Corporate Social Media Security: Risks and Opportunities
This article was updated on July 16, 2018.
The importance of an effective social media presence is a given in many organizations, but social media security can be overlooked in the haste to promote, disseminate and compete. On private and business-affiliated social media accounts, employees can damage an organization's reputation by posting inappropriately, violating compliance or copyright laws, leaking intellectual property or even defaming their clients or colleagues.

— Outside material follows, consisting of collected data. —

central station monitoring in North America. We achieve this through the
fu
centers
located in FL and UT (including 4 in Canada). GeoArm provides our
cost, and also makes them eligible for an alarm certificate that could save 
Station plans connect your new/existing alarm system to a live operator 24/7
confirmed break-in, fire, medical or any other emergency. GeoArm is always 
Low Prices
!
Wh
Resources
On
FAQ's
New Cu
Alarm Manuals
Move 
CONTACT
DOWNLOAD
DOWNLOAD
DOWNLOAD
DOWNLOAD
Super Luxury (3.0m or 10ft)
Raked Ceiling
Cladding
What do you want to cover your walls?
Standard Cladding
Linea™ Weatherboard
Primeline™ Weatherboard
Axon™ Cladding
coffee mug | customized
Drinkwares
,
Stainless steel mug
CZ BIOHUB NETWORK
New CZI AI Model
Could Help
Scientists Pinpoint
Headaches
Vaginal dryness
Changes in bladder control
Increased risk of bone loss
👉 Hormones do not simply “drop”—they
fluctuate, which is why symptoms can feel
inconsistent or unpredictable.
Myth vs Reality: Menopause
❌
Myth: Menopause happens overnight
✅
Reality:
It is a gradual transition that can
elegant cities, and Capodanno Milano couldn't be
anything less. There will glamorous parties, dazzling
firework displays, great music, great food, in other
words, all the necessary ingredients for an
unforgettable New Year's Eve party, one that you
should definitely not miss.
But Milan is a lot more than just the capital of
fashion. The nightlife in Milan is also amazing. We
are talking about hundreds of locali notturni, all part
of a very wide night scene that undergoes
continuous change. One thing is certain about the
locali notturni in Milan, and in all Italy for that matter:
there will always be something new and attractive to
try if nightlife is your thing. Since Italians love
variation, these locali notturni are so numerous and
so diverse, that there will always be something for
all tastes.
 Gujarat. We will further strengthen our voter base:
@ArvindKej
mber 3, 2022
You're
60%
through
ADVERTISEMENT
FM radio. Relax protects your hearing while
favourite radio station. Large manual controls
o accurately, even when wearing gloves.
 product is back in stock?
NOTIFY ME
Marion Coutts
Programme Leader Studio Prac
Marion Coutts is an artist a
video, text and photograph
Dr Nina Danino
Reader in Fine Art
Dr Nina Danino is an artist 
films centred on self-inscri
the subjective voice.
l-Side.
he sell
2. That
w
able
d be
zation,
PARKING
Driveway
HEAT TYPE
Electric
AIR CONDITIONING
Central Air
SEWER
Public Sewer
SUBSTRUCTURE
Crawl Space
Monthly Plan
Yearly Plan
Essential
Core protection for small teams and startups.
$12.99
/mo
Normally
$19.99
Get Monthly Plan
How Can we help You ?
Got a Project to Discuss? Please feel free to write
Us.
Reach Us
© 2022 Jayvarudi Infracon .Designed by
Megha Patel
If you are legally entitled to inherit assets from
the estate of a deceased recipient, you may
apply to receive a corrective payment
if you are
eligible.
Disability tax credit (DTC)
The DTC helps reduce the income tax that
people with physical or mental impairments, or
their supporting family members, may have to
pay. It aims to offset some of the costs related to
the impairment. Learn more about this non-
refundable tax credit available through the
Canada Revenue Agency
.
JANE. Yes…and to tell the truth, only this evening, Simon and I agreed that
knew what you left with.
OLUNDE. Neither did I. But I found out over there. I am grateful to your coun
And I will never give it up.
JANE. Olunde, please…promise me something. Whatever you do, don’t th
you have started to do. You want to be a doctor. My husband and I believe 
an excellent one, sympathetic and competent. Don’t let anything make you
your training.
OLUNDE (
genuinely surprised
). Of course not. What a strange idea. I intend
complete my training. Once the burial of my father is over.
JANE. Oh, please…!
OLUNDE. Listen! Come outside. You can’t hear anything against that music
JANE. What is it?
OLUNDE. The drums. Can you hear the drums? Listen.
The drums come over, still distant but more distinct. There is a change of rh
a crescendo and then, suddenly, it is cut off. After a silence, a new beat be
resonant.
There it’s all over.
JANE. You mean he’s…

Whether those faux pas are committed maliciously or accidentally, they would surely become your organization's problem. Thankfully, there are several security steps that can mitigate the risk of a social media scandal.
Set a Place at the Policy Table
Due to the significant havoc social media can wreak, social media security deserves a place at your organization's policy table.
Enterprises lacking a clear approach can begin by using its existing email policy as a template. Email may have predated the social media era, but it has many of the same characteristics; it's also still an active channel for marketing, employee-employee, employee-supplier and employee-customer communications. Build from your email blueprint to include rules for Facebook, LinkedIn, Twitter and the rest. Walk employees through your social media policies during significant events, such as onboarding, employee reviews and exit interviews. Also, create content for intranet postings, such as FAQs or case studies highlighting social media security risk areas, so employees always have access to the information.
Programs to Mitigate Social Media Risk
Depending on the type of business, different programs can help to reduce risk. Consider:
- Written Policy: The employee manual likely already contains guidelines for protecting intellectual property, along with email, guidelines for the use of social media should also be included. In addition to blanket prohibitions, identify key risk areas and present these as examples in the employee manuals.
- Monitoring Social Media Feeds: You should identify one or more individuals whose responsibility it is to monitor commentary about the organization on social media. Often this can be combined with other marketing responsibilities. Monitoring employees' personal feeds, however, or requesting their passwords should be avoided or handled with extreme care — it could land you in legal hot water.
- Organization Communications: Organizations should recognize that, along with guidelines regarding personal social media, there are potential risks and responsibilities associated with the use of company accounts as well. For example, a stalker might use geotagging to pinpoint the location of an employee, or public posts might become part of antitrust, custody or divorce litigation.
- Governance: Every social media account will have a governance and information technology "tail." For example, if records are subpoenaed, the organization has a responsibility to preserve evidence. You should ensure that managers are aware that social media is increasingly part of legal e-discovery, as noted by THE Journal. The risk, as well as mitigation measures, will vary depending upon the business.
Dotted Line Between Corporate and Private Discourse
Most employees, including executives, should be strongly advised to separate their official organization messages from their private conversations. Appropriate communications is an extensive gray area these days. People use social media to communicate about their work, brand preferences, product experiences, entertainment, health, competition and anxieties. Even if "on the clock" messages could be cleanly separated from personal messages, the U.S. workforce is migratory. Someone's boss today might be their start-up coworker tomorrow.
What is considered a "professional" message this week could be personal by next month. HR leaders must stay on top of the trends, but expect those trends to shift rapidly. The reality is that employers should issue policies and exercise vigilance, but expect a limited ability to monitor and enforce compliance in private social media.
Avoid and Anticipate Crisis
Sooner or later, most firms with significant public exposure will face a crisis of one sort or another. When scandal hits, it will almost certainly play out in social media.
In today's social media climate, HR's role is mainly crisis avoidance. In-house or contract public relations professionals can help to state official policy, offer explanations or apologies and suggest remedies on organization-managed social media.